- [Data extract]:
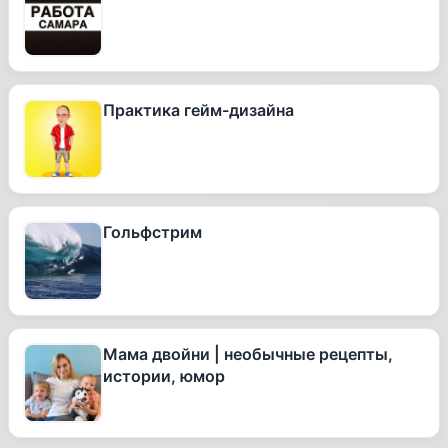
Практика гейм-дизайна
Гольфстрим
Мама двойни | необычные рецепты,
истории, юмор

- [Your goal]: The answer must repeat every line of the listing exactly and leave the pictures out.

- [Task response]:
Практика гейм-дизайна
Гольфстрим
Мама двойни | необычные рецепты,
истории, юмор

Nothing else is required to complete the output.